[Input]
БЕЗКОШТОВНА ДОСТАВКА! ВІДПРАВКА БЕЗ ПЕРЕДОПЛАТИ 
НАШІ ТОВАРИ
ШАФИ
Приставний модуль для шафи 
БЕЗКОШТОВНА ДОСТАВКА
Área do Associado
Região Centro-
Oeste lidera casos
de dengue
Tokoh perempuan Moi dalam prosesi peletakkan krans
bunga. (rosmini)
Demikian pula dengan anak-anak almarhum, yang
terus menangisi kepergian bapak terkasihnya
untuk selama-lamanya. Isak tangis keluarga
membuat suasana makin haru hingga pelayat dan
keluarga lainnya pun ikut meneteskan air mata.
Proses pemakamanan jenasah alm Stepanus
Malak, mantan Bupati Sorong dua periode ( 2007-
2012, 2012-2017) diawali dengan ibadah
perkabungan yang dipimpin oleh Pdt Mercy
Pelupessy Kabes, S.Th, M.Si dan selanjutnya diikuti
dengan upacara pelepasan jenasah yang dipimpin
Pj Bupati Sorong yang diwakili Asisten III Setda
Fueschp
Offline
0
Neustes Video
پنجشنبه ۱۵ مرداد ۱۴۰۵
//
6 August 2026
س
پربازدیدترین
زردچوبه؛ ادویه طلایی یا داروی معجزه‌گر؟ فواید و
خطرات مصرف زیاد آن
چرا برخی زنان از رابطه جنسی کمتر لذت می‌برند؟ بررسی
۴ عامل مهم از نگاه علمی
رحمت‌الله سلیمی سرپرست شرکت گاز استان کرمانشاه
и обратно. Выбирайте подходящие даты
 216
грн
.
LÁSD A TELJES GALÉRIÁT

[Activity] Pull every line containing "dipimpin" out of the data above.

[Completed task]
perkabungan yang dipimpin oleh Pdt Mercy
dengan upacara pelepasan jenasah yang dipimpin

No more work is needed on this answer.